OCU FILM SERIES OPENS
WEDNESDAY, SEPT. 5TH
AT 7:30 P.M. -- FULL
INTERNATIONAL FILM SERIES
SCHEDULE INCLUDED
WEDNESDAY, SEPT. 5TH
AT 7:30 P.M. -- FULL
INTERNATIONAL FILM SERIES
SCHEDULE INCLUDED
Film Series Opens at ‘Last Picture Show’
Courtesy of OCU |
OKLAHOMA
CITY – Oklahoma City University’s Film Institute will open its 37th
annual international film series at 7:30 p.m. Sept. 5 with Peter
Bogdanovich’s “The Last Picture Show.” The screening is free to the public in the Kerr McGee Auditorium of the
Meinders School of Business at N.W. 27th Street and McKinley Avenue.

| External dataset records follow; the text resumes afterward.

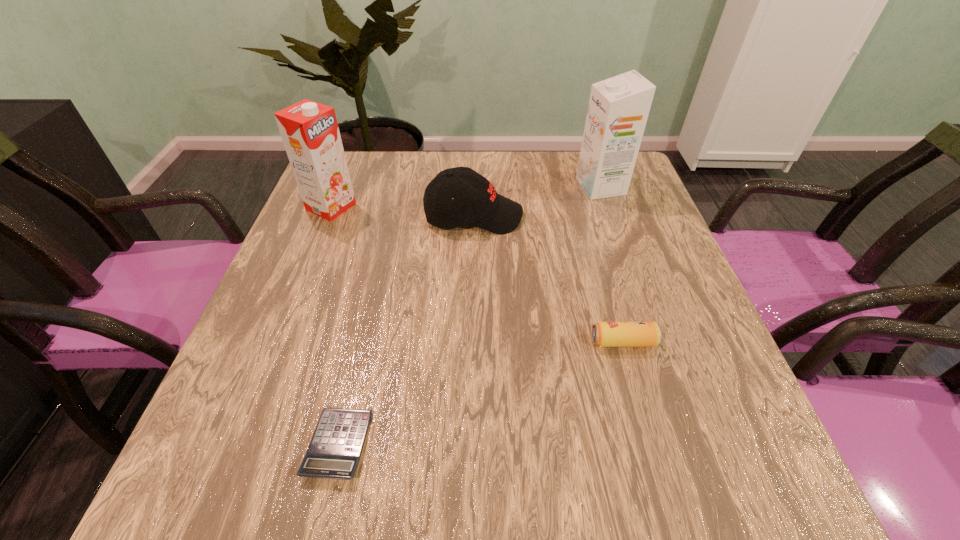 The height and width of the screenshot is (540, 960). I want to click on blank space at the far edge of the desktop, so click(497, 166).

In the image, there is a desktop. At what (x,y) coordinates should I click in order to perform the action: click on vacant space at the near edge. Please return your answer as a coordinate pair (x, y). The width and height of the screenshot is (960, 540). Looking at the image, I should click on (613, 498).

I want to click on vacant space at the left edge, so click(x=340, y=263).

Where is `vacant area at the right edge of the desktop`? vacant area at the right edge of the desktop is located at coordinates (692, 443).

This screenshot has width=960, height=540. Identify the location of vacant region between the third tallest object and the fourth farthest object. (548, 279).

Image resolution: width=960 pixels, height=540 pixels. I want to click on vacant region between the fourth farthest object and the nearest object, so click(x=481, y=393).

Identify the location of empty location between the third tallest object and the right carton. (538, 201).

Identify the location of vacant area that lies between the baseball cap and the right carton. (538, 201).

Where is `free space between the calculator and the right carton`? free space between the calculator and the right carton is located at coordinates (469, 315).

Find the location of a particular element. The width and height of the screenshot is (960, 540). vacant space that is in between the third tallest object and the beer can is located at coordinates (548, 279).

“The Power of Place” serves as the theme of this year’s series. More than just setting, place can be nostalgic or haunting.
“It
may be mythic or menacing,” said Tracy Floreani, director of OCU’s Film
Institute. “It can be as specific as a room in a house or amorphous as
an entire watery landscape. Place informs our personal
identities, familial and national identities. People connect to place,
or feel displaced; fight for a place, or flee it.”
In
“The Last Picture Show,” a group of young people in a lonely Texas town
struggle to come to terms with the weight of growing up, first
experiences with sexuality, and the imminent closing of
the one theater in town—the place most inextricably tied to their sense
of childhood.
Filmed entirely in black and white, like
Bogdanovich’s later hit film “Paper
Moon,” “The Last Picture Show” is considered one of the seminal films of
the New Hollywood movement and is enshrined in the National Film
Registry at the Library of Congress. Featuring stellar
performances (including Oklahoma’s own Ben Johnson), beautiful
cinematography and a powerful story, “The Last Picture Show” is
considered one of the greatest portraits of the complications of
American adolescence and small-town life.
A
discussion about the film will follow the screening for those who wish
to stay. For more information about the series, visit the Film Institute
website at
okcufilmlit.org.
Other dates and films in the series will include:
·
2 p.m. Sept. 16, Ziad
Doueiri’s “The Insult” (Lebanon)
·
7:30 p.m. Oct. 3, Feras Fayyad’s “Last Men in Aleppo” (Syria)
·
2 p.m. Oct. 21 (Halloween special), Guillermo del Toro’s “El
espinazo del diablo” (“The Devil’s Backbone”) (Spain)
·
7:30 p.m. Nov. 7, Martin Zandvliet’s “Under
Sandet” (“Land of Mine”) (Denmark)
·
2 p.m. Nov. 18, Taika
Waititi’s “Hunt for the Wilderpeople” (New Zealand)
·
Time TBD Dec. 1, Sterlin Harjo’s “This May Be
The Last Time” in conjunction with the Bass School of Music (Oklahoma USA)
·
2 p.m. Jan. 20, Hirokazu Kore-eda’s “Maborosi” (Japan)
·
7:30 p.m. Feb. 6, Vincent Paronnaudand Marjane
Satrapi’s “Persepolis” (Iran/France)
·
2 p.m. Feb. 17, Ritwik
Ghatak’s “A River Called Titas” (Bangladesh)
·
7:30 p.m. March 6, Agnès
Varda’s “Faces Places” (France)
·
2 p.m. March 17, James Sheridan’s “In America” (Ireland)
·
2 p.m. March 31, Michael Radford and Massimo
Troisi’s “Il Postino” (“The Postman”) (Italy), in conjunction with the annual Thatcher Hoffman Smith Poet Series “Picturing Poetry”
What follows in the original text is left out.